Q: Do you see any kind of resistance from OEMs in terms of acceptance for LEDs?
Morgan: India is a very cost conscious market. So, the challenge here is for us to find ways to bring in innovation at a lowest possible cost for the Indian market. It is much easier to do technology if there is no cost barrier. Having our proprietary engineering tools, train our people on how to use it in more efficient manner, strong simulations since life cycle is short. Having the same tools here in India that we have in Czech Republic will drive up the cost. We started off with Ford Motor Company and it is still our biggest customer. They are followed by Jaguar and Land Rover. However by next year, we expect JLR to take over the top spot. Since they have just launched the new Jaguar XF model, we have supplied them with full LED headlamps and also for the new Evoque convertible. We have given a new design signature for Discovery sport which has also been launched this year. JLR has been focusing a lot on developing their lighting signature, their brand image with it. For last 3 years, we have been able to invest in new technologies, expand our engineering and technical capabilities and we are happy to be the part of Varroc Group.


Q: How different are NVH testing conditions in India from European counterparts?
Morgan: Undoubtedly, the vibration tests in India are tough but we need to ensure that we do not compromise on quality. Vibration and condensation is a big issue in lighting because of the monsoons. We have special design guidelines for these types of markets. the goal here is not to add cost, but still stay competitive.
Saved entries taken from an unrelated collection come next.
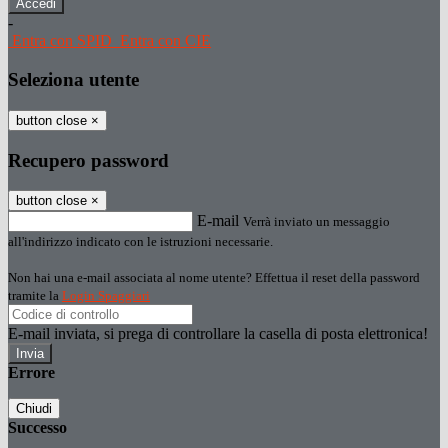
-
Entra con SPID
Entra con CIE
Seleziona utente
button close
×
Recupero password
button close
×
E-mail
Verrà inviato un messaggio
all'indirizzo indicato con le istruzioni necessarie.
Non hai una e-mail associata al nome utente? Effettua il reset della password
tramite la
Login Spaggiari
E-mail inviata, si prega di controllare la casella di posta elettronica!
Errore
Chiudi
Successo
We specifically have beam patterns for India because of the traffic situations, here foreground driving rather than distant driving holds importance.

Q: What upcoming trends do you foresee in India?
Morgan: You will be seeing more of signature styling in the times to come. Mahindra has been quite smart about it. There will be more trends in terms of weight savings, which are gradually becoming more important and we will also see some kind of activity in terms of pedestrian impact and design the headlamps to crush when they hit a pedestrian. We will be joining hands with Tata Elxi which will combine our efforts with theirs. We could have easily put it in Ukraine, Romania, China or in Czech Republic. What we found was here in India we had a huge pool of technical talent, which want to do real development and not just back office, strong english language acceptance which i feel is a big factor. Of course the cost is always attractive, for me it was more about engineering capacity which can support our growth plan. Revenues from India for VLS is just 5% for Varroc’s four-wheeler lighting systems. However, customers here are gradually showing interest in newer technology.